## What you should do
Scan the entries for lines with the word "button", then copy those lines.

## Data records
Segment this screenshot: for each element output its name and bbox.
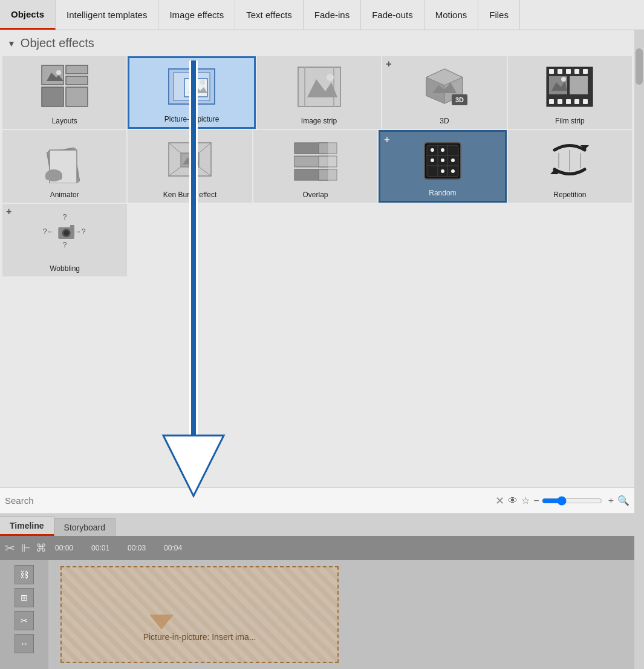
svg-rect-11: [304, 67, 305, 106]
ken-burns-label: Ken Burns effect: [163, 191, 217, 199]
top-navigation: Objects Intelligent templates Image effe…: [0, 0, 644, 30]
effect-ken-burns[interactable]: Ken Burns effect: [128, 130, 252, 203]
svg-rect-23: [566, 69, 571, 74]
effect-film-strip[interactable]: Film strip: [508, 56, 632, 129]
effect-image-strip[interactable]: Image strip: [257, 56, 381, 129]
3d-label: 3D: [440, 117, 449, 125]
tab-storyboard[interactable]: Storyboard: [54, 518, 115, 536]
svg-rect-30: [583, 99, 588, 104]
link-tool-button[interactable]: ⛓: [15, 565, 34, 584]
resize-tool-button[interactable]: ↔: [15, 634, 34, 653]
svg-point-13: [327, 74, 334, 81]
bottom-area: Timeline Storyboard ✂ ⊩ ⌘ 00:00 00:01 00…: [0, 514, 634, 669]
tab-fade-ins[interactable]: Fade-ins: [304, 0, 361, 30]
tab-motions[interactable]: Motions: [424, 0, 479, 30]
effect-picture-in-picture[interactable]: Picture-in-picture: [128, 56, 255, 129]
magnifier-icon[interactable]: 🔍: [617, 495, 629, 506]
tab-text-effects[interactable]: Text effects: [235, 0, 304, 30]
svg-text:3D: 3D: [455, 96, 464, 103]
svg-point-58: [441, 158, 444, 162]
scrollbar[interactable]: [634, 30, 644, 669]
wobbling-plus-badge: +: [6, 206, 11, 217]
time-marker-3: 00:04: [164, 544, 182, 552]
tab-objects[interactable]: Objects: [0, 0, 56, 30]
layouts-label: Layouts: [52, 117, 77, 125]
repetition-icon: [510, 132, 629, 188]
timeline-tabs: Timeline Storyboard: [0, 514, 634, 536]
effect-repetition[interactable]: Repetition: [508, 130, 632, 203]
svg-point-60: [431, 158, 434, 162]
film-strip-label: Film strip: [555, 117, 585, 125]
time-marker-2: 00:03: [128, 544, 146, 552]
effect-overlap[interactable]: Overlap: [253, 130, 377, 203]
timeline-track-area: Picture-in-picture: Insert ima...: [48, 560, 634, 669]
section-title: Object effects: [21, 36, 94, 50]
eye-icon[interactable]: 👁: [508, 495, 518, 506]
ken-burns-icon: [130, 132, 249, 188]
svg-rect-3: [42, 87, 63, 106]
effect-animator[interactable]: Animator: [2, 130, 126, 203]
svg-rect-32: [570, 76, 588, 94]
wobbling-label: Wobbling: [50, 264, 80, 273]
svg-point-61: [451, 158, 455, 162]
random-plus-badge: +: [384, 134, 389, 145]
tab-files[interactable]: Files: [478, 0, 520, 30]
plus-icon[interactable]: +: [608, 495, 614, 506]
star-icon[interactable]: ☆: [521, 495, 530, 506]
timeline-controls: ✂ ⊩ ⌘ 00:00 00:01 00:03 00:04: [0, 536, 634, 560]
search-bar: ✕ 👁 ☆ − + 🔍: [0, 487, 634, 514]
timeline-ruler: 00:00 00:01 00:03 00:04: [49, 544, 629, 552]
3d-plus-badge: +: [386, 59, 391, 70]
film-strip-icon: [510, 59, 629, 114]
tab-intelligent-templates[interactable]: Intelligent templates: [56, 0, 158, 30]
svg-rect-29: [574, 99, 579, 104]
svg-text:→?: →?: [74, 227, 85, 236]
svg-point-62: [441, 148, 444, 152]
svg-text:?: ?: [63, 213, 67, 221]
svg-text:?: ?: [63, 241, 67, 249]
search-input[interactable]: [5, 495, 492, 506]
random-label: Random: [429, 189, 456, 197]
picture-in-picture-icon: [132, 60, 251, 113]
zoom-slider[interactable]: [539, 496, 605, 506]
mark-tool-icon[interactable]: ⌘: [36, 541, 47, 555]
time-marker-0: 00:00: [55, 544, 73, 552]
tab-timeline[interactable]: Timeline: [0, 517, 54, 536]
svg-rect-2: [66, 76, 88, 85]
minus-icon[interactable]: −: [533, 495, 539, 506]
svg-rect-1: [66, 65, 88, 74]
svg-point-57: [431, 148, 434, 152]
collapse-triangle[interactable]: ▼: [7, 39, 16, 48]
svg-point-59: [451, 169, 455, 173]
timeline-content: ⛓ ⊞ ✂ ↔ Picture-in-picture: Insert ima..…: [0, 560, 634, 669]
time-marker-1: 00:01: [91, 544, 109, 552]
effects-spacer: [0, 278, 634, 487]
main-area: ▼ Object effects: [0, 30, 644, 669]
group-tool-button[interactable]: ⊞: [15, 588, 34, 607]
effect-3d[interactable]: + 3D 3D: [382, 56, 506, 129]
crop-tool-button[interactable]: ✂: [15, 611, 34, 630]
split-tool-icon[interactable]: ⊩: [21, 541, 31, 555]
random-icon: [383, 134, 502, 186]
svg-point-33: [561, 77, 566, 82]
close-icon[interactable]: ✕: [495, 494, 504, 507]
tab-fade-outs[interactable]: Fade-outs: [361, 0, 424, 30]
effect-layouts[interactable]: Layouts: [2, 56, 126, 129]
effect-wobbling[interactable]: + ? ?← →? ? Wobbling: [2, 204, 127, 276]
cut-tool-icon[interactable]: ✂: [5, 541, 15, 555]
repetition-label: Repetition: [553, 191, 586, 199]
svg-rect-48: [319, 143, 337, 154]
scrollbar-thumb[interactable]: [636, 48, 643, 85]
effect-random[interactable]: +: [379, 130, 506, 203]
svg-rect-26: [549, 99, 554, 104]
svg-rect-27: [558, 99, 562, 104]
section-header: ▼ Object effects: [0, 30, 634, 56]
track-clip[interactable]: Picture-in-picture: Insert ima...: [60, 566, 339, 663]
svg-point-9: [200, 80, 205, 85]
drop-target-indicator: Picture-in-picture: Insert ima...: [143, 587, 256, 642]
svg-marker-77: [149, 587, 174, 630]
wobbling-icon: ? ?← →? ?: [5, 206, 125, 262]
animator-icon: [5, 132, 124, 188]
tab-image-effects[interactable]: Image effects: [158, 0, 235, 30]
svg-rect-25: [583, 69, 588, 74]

## Response area
link-tool-button[interactable]: ⛓: [15, 565, 34, 584]
resize-tool-button[interactable]: ↔: [15, 634, 34, 653]
group-tool-button[interactable]: ⊞: [15, 588, 34, 607]
crop-tool-button[interactable]: ✂: [15, 611, 34, 630]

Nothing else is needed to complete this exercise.